What signal is being transmitted?, International investment banks experience concentrated layoffs year-on-year | Goldman Sachs Group | International
Due to enormous operational pressure, the international investment bank Goldman Sachs Group is considering a new round of layoffs.
It is reported that Goldman Sachs plans to lay off nearly 250 employees across the group, targeting senior positions including the CEO. The specific time for layoffs has not been determined yet, but it may take place in the coming weeks.
Last September, Goldman Sachs laid off hundreds of employees as part of its regular staffing management. In January of this year, Goldman Sachs further reduced about 3200 employees, accounting for approximately 6.5% of the total number of employees. This will be Goldman Sachs' third round of layoffs in less than a year.
As is well known, the 2022 US stock IPO market will usher in the coldest winter. According to statistics, there were a total of 345 newly listed companies in the US stock market in 2022, only a quarter of the number in 2021. The sharp decline in the number directly led to a cliff like decline in revenue for the investment industry. Many investment bankers hope that the situation will improve this year, but this is not the case. According to data released by US financial data provider Dirokee, as of March 30th, the global M&A volume in the first quarter of this year was $575.1 billion, a decrease of 48%, compared to $1.1 trillion in the same period last year. The transaction volume of US mergers and acquisitions decreased by 44% to $282.7 billion.
This year, due to the bleak global primary market, the "trading drought" has affected the profits of investment banks, with Goldman Sachs Group, which focuses on investment banking business, being a typical example. The financial report released by Goldman Sachs recently showed that in the first quarter of this year, Goldman Sachs Group's net profit decreased by 19% year-on-year, and investment banking revenue decreased by 26% year-on-year, surpassing the decline of JPMorgan Chase and Citigroup.

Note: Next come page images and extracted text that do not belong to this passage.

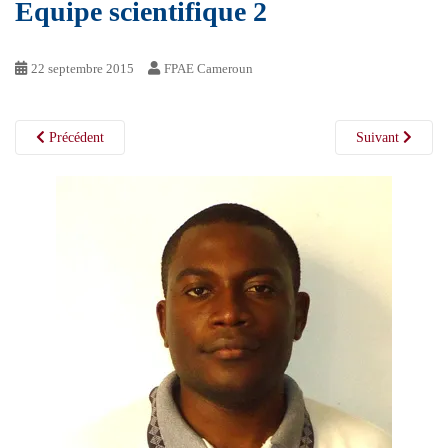
Equipe scientifique 2
22 septembre 2015
FPAE Cameroun
Précédent
Suivant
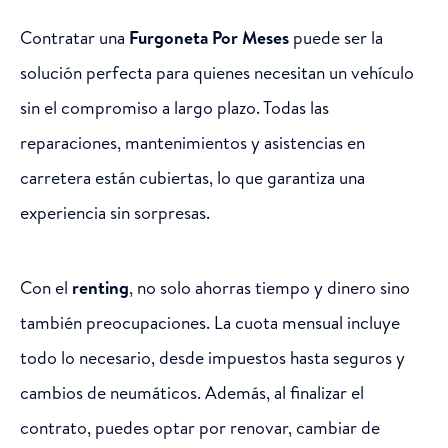
Contratar una
Furgoneta Por Meses
puede ser la
solución perfecta para quienes necesitan un vehículo
sin el compromiso a largo plazo. Todas las
reparaciones, mantenimientos y asistencias en
carretera están cubiertas, lo que garantiza una
experiencia sin sorpresas.
Con el
renting
, no solo ahorras tiempo y dinero sino
también preocupaciones. La cuota mensual incluye
todo lo necesario, desde impuestos hasta seguros y
cambios de neumáticos. Además, al finalizar el
contrato, puedes optar por renovar, cambiar de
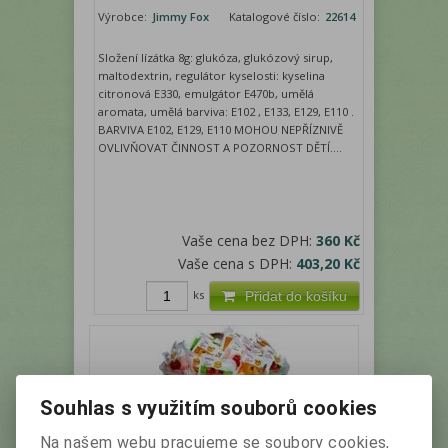
Výrobce:
Jimmy Fox
Katalogové číslo:
22614
Složení lízátka 8g: glukóza, glukózový sirup,
maltodextrin, regulátor kyselosti: kyselina
citronová E330, emulgátor E470b, umělá
aromata, umělá barviva: E102 , E133, E129, E110 .
BARVIVA E102, E129, E110 MOHOU NEPŘÍZNIVĚ
OVLIVŇOVAT ČINNOST A POZORNOST DĚTÍ....
Vaše cena bez DPH:
360 Kč
Vaše cena s DPH:
403,20 Kč
ks
Přidat do košíku
Souhlas s využitím souborů cookies
Na našem webu pracujeme se soubory cookies,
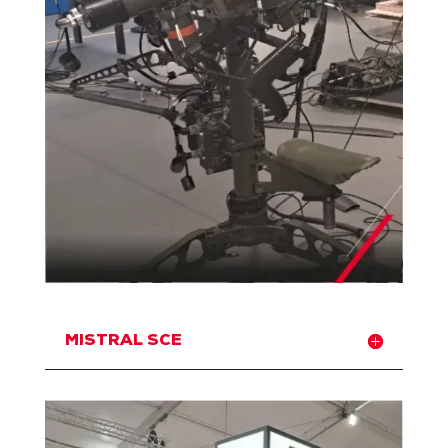
MISTRAL SCE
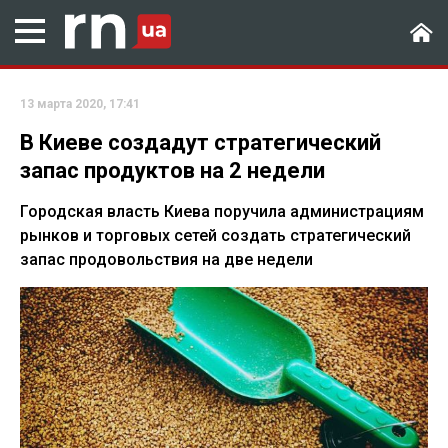
13 марта 2020, 17:41
В Киеве создадут стратегический
запас продуктов на 2 недели
Городская власть Киева поручила администрациям
рынков и торговых сетей создать стратегический
запас продовольствия на две недели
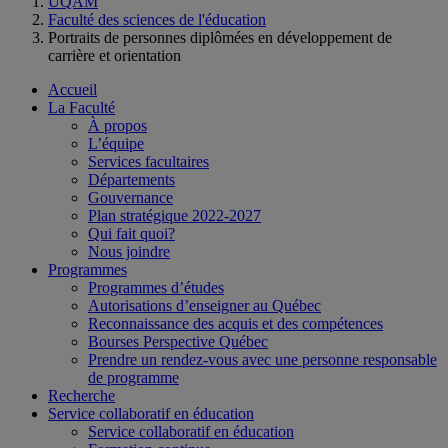
UQAM
Faculté des sciences de l'éducation
Portraits de personnes diplômées en développement de
carrière et orientation
Accueil
La Faculté
À propos
L’équipe
Services facultaires
Départements
Gouvernance
Plan stratégique 2022-2027
Qui fait quoi?
Nous joindre
Programmes
Programmes d’études
Autorisations d’enseigner au Québec
Reconnaissance des acquis et des compétences
Bourses Perspective Québec
Prendre un rendez-vous avec une personne responsable
de programme
Recherche
Service collaboratif en éducation
Service collaboratif en éducation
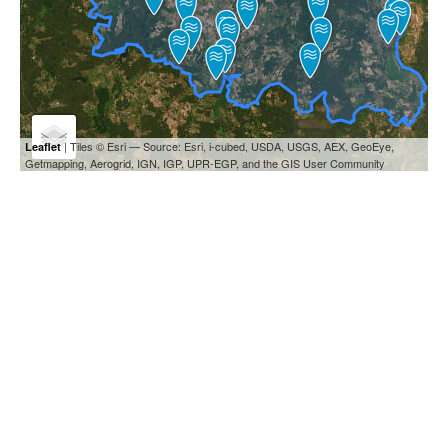
| Tiles © Esri — Source: Esri, i-cubed, USDA, USGS, AEX, GeoEye,
Leaflet
Getmapping, Aerogrid, IGN, IGP, UPR-EGP, and the GIS User Community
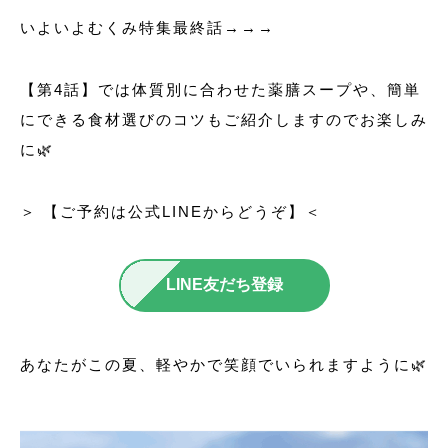
いよいよむくみ特集最終話→→→
【第4話】では体質別に合わせた薬膳スープや、簡単
にできる食材選びのコツもご紹介しますのでお楽しみ
に🌿
＞ 【ご予約は公式LINEからどうぞ】＜
LINE友だち登録
あなたがこの夏、軽やかで笑顔でいられますように🌿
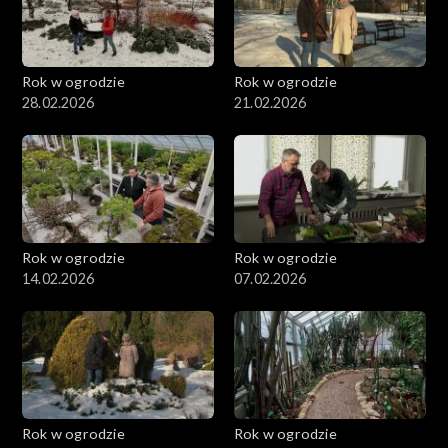
Rok w ogrodzie
Rok w ogrodzie
28.02.2026
21.02.2026
Rok w ogrodzie
Rok w ogrodzie
14.02.2026
07.02.2026
Rok w ogrodzie
Rok w ogrodzie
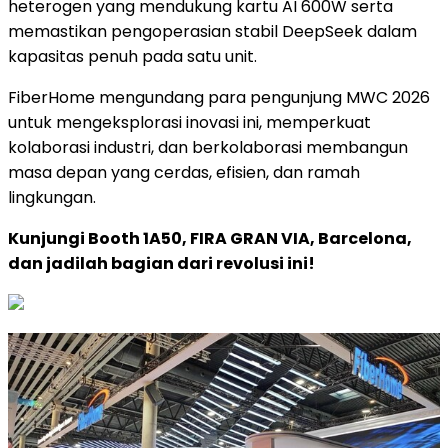
heterogen yang mendukung kartu AI 600W serta
memastikan pengoperasian stabil DeepSeek dalam
kapasitas penuh pada satu unit.
FiberHome mengundang para pengunjung MWC 2026
untuk mengeksplorasi inovasi ini, memperkuat
kolaborasi industri, dan berkolaborasi membangun
masa depan yang cerdas, efisien, dan ramah
lingkungan.
Kunjungi Booth 1A50, FIRA GRAN VIA, Barcelona,
dan jadilah bagian dari revolusi ini!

In addition, Goldman Sachs is expected to see a year-on-year decrease of over 25% in earnings from stock and fixed income trading in the second quarter. Brian Hoffrat, co head of Goldman Sachs Group's Americas M&A division, previously stated that market volatility is clearly a challenge for Goldman Sachs and has had an impact on trading volume in the first quarter.
The rise in interest rates, global economic turmoil, and recent banking crises in the US and Europe have weakened the trading ability of many companies. Since the beginning of this year, corporate merger and acquisition activities have sharply slowed down. In addition to Goldman Sachs, several international investment banks have also announced layoff plans to save expenses and reduce costs.
JPMorgan Chase recently announced that it will lay off approximately 500 employees across the entire bank, with personnel mainly focused on technology and operations, involving major departments of JPMorgan Chase, including retail and commercial banking, asset and wealth management, as well as corporate and investment banking. In early May, Morgan Stanley also announced plans to lay off approximately 3000 employees in the second quarter of this year, equivalent to 5% of the global workforce, excluding the wealth management department. If the layoff plan is implemented, it will be Morgan Stanley's second round of layoffs in just six months.
The concentrated layoffs by international investment banks may indicate that the downward pressure on the economy is continuing to increase, and there may be more and more uncertain factors in the future.